One remarkable example is the global logistics company Maersk, which will use green methanol to operate a fleet of more than 20 container vessels, a prospect unthinkable not long ago. It was unthinkable because marine shipping is part of “hard-to-abate” industries. These also include sectors like aviation, cement, steel, and chemicals, which are responsible for a large share of global emissions. They are hard-to-abate because they cannot be directly electrified, as they rely on carbon and fossil fuels as integral parts of their energy consumption. Their emissions are deeply intertwined with the fabric of their operations, which until now has made decarbonization difficult.

Biogenic CO2 offers a solution in the pursuit of reducing fossil carbon emissions, because when we use it as an ingredient in e-fuels, such as e-methanol, we have a virtually carbon-neutral fuel for shipping or aviation. It might sound like science fiction, but as the Maersk example demonstrates the transformation is happening now. It is only one of the large companies stepping forward to show how to significantly decarbonize some of the heaviest emitters on the planet. Volvo has committed to using green steel in the frame of its heavy-duty electric trucks, and Apple has bought the first commercial-grade aluminum made with carbon-free smelting technology.

Carbon used for e-fuels should be based primarily on biogenic CO2, while fossil CO2 should be kept underground. It is important that it is not the other way around because storing biogenic CO2 will reduce the availability of a key component of e-fuels, which will drive up prices and slow down the decarbonization of hard-to-abate sectors.

Due to its pivotal role in the production of e-fuels, CO2 will soon become a tradeable commodity. And that is good. It will promote the realization of large-scale carbon capture projects and allow for utilizing biogenic CO2 and storing of fossil CO2 underground.

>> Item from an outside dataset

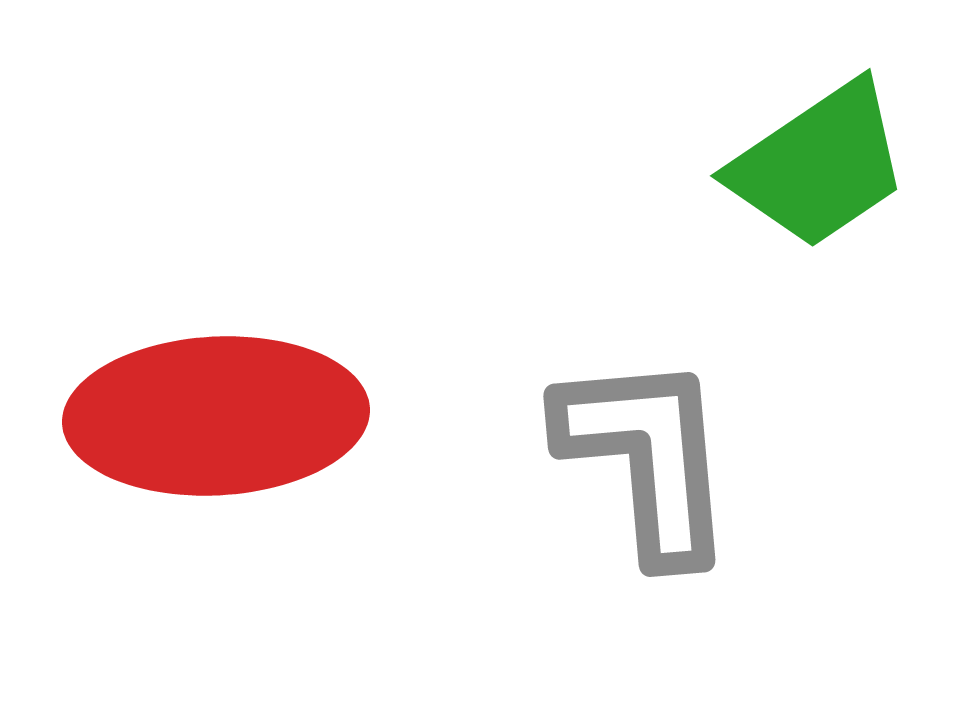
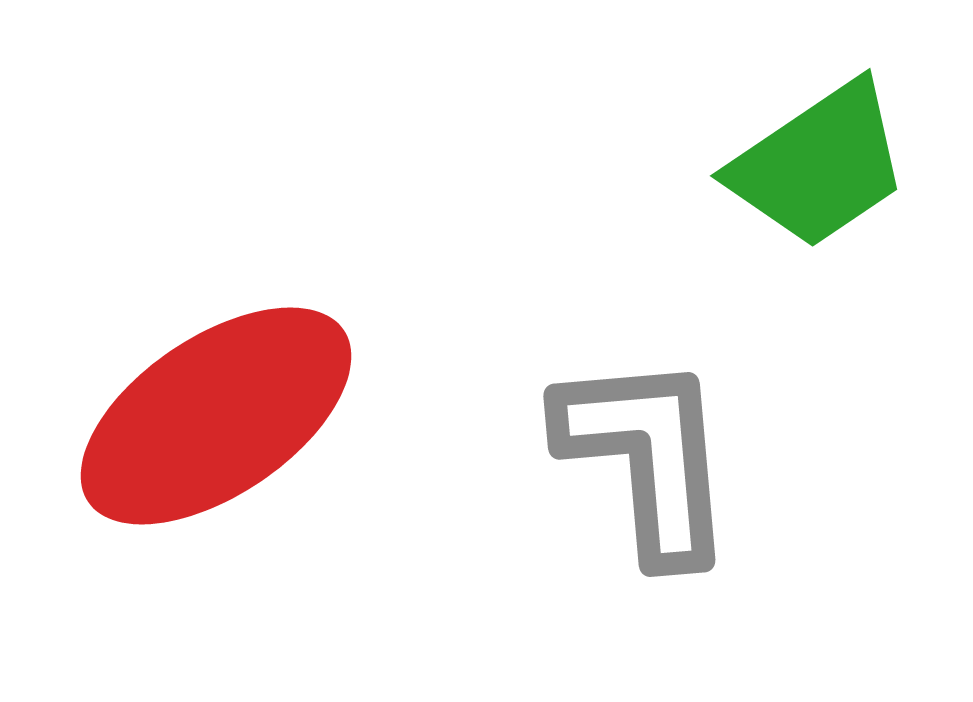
red ellipse: rotated 31 degrees counterclockwise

Biogenic CO2, unlike fossil-fuel CO2, is carbon-neutral.
Biogenic CO2, unlike fossil-fuel CO2, is carbon-neutral. Image: European Energy

Regulators worldwide must, however, stay alert to the possible consequences of changing CO2 from waste to a commodity. Excessive biomass growth for the sole purpose of processing it into e-fuels must be carefully regulated to avoid deforestation and jeopardizing vital agricultural activities. In Europe, regulators have quickly spotted this problem, and regulatory bodies elsewhere should take a leaf out of their book, keeping a close eye on those trying to work around these restrictions.

To kickstart such a large-scale market, the industry actors require a certain degree of investment predictability. Regulators must step forward and provide the framework that supports all the multiple ways of CO2 transportation. The industry will rely on a network of pipelines, rail, ships and trucks depending on the location of the CO2 source and the usage of the technology.

The establishment of CO2 infrastructure should go hand in hand with hydrogen infrastructure and the deployment of renewable energy. The climate benefits from using CO2 in green fuels depend heavily on the combination of biogenic CO2 and hydrogen produced by renewable energy. The roll-out of these technologies will accelerate if the infrastructures are built in parallel.


What's the World Economic Forum doing about the transition to clean energy?

While CO2 is the primary cause of climate change, it is time to shift our perspective and recognize the potential of biogenic CO2 as a major part of the solution in decarbonizing hard-to-abate industries and significantly reducing global emissions. Through technological innovations, collaborative alliances and thoughtful regulatory actions, we can usher in a new era of sustainability, where CO2 becomes an integral part of our journey toward a greener future.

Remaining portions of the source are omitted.